The highlights of the report were:
- The company grew its net full-year revenues by 15.5% to €615.0 million driven by initiatives to diversify revenue sources, while increasing its current revenues.
- The company’s 2018 EBITDA also rose by 19.0% to come in at to €354.3 million, while EBITDA margins increased by 1.7 points, which translates into 57.6% growth. This was despite the company being heavily involved in consolidating multiple acquired businesses into its systems
- Euronext’s full year 2018 adjusted earnings per share registered 11.2% growth to reach to €3.44.
- The company announced a 50% dividend payout in line with its policies of €1.54 per share totaling €108 million.
The company’s 2019 targets for growth and agility as stipulated within its strategic plan were achieved in 2018. The company is looking to acquire Oslo Børs VPS this year as part of its growth strategy.
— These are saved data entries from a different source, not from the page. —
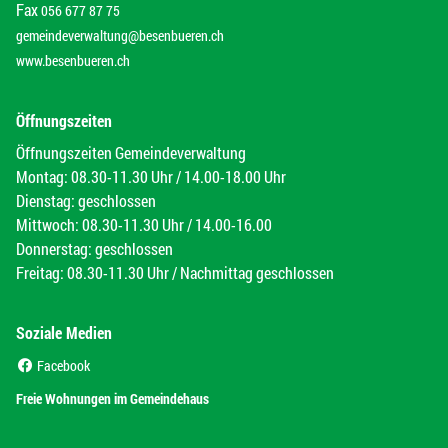
Fax
056 677 87 75
gemeindeverwaltung@besenbueren.ch
www.besenbueren.ch
Öffnungszeiten
Öffnungszeiten Gemeindeverwaltung
Montag: 08.30-11.30 Uhr / 14.00-18.00 Uhr
Dienstag: geschlossen
Mittwoch: 08.30-11.30 Uhr / 14.00-16.00
Donnerstag: geschlossen
Freitag: 08.30-11.30 Uhr / Nachmittag geschlossen
Soziale Medien
(External Link)
Facebook
(External Link)
Freie Wohnungen im Gemeindehaus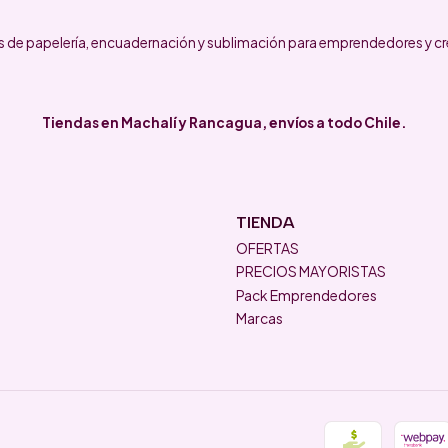
 de papelería, encuadernación y sublimación para emprendedores y cr
Tiendas en Machalí y Rancagua, envíos a todo Chile.
TIENDA
OFERTAS
PRECIOS MAYORISTAS
Pack Emprendedores
Marcas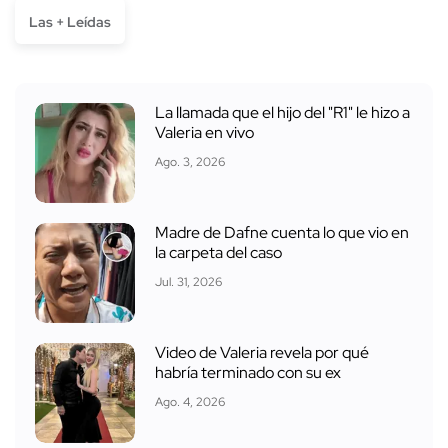
Las + Leídas
La llamada que el hijo del "R1" le hizo a
Valeria en vivo
Ago. 3, 2026
Madre de Dafne cuenta lo que vio en
la carpeta del caso
Jul. 31, 2026
Video de Valeria revela por qué
habría terminado con su ex
Ago. 4, 2026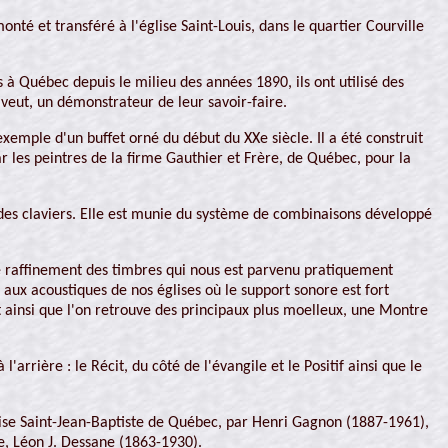
nté et transféré à l'église Saint-Louis, dans le quartier Courville
 à Québec depuis le milieu des années 1890, ils ont utilisé des
 veut, un démonstrateur de leur savoir-faire.
xemple d'un buffet orné du début du XXe siècle. Il a été construit
r les peintres de la firme Gauthier et Frère, de Québec, pour la
tre des claviers. Elle est munie du système de combinaisons développé
le raffinement des timbres qui nous est parvenu pratiquement
 aux acoustiques de nos églises où le support sonore est fort
st ainsi que l'on retrouve des principaux plus moelleux, une Montre
'arrière : le Récit, du côté de l'évangile et le Positif ainsi que le
église Saint-Jean-Baptiste de Québec, par Henri Gagnon (1887-1961),
e, Léon J. Dessane (1863-1930).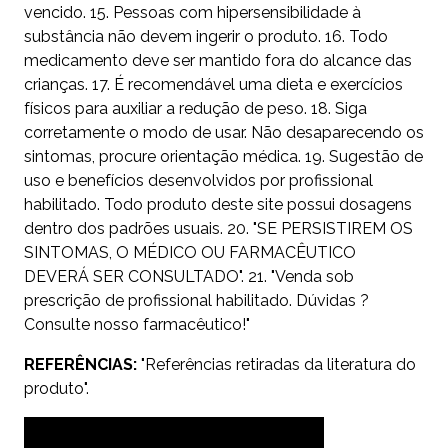
vencido. 15. Pessoas com hipersensibilidade à
substância não devem ingerir o produto. 16. Todo
medicamento deve ser mantido fora do alcance das
crianças. 17. É recomendável uma dieta e exercícios
físicos para auxiliar a redução de peso. 18. Siga
corretamente o modo de usar. Não desaparecendo os
sintomas, procure orientação médica. 19. Sugestão de
uso e benefícios desenvolvidos por profissional
habilitado. Todo produto deste site possui dosagens
dentro dos padrões usuais. 20. "SE PERSISTIREM OS
SINTOMAS, O MÉDICO OU FARMACÊUTICO
DEVERÁ SER CONSULTADO". 21. "Venda sob
prescrição de profissional habilitado. Dúvidas ?
Consulte nosso farmacêutico!"
REFERÊNCIAS:
"Referências retiradas da literatura do
produto".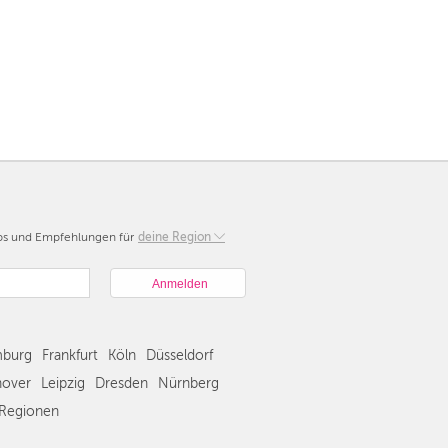
pps und Empfehlungen für
Berlin
deine Region
München
Hamburg
Frankfurt
Köln
burg
Frankfurt
Köln
Düsseldorf
Düsseldorf
Stuttgart
over
Leipzig
Dresden
Nürnberg
Essen
Regionen
Hannover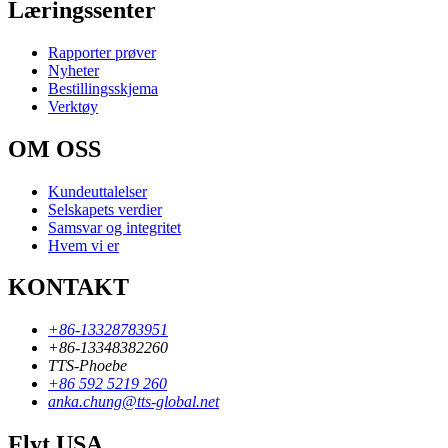
Læringssenter
Rapporter prøver
Nyheter
Bestillingsskjema
Verktøy
OM OSS
Kundeuttalelser
Selskapets verdier
Samsvar og integritet
Hvem vi er
KONTAKT
+86-13328783951
+86-13348382260
TTS-Phoebe
+86 592 5219 260
anka.chung@tts-global.net
Flyt USA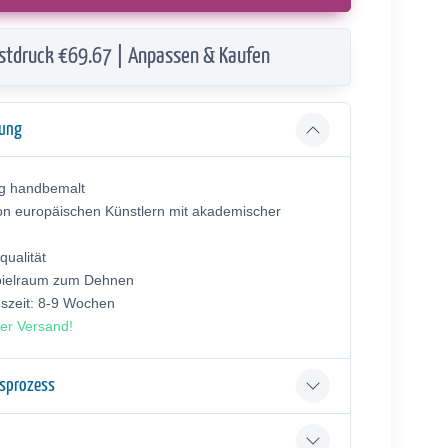
stdruck €69.67 | Anpassen & Kaufen
bung
ig handbemalt
on europäischen Künstlern mit akademischer
ualität
pielraum zum Dehnen
gszeit: 8-9 Wochen
er Versand!
gsprozess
The CEO and Chairman of the Managing Board of Euronext, Stéphane Boujnah commented that:
Euronext delivered a strong financial performance in 2018 with double digit growth in revenue, EBITDA and adjusted EPS thanks to strengthened core business and market share on cash trading at 66%. Combined with efforts on cost, Euronext was able to reach most of its 2019 targets one year in advance, confirming the Q3 2018 momentum, with a core business and selected growth initiatives EBITDA margin reaching 61.6%. In 2018, Euronext successfully welcomed Euronext Dublin teams within the Group and achieved the migration of Irish markets to Optiq trading platform early February 2019, seven months after its transition for the Group cash markets. Euronext is pursuing its European strategy with the project to acquire Oslo Børs VPS, to reach another milestone in its value creation strategy and to fulfill its mission to finance the real economy in Europe. The Group is committed to deploy its capital and to analyze further acquisitions to expand its decentralized model in Europe and diversify its revenue profile.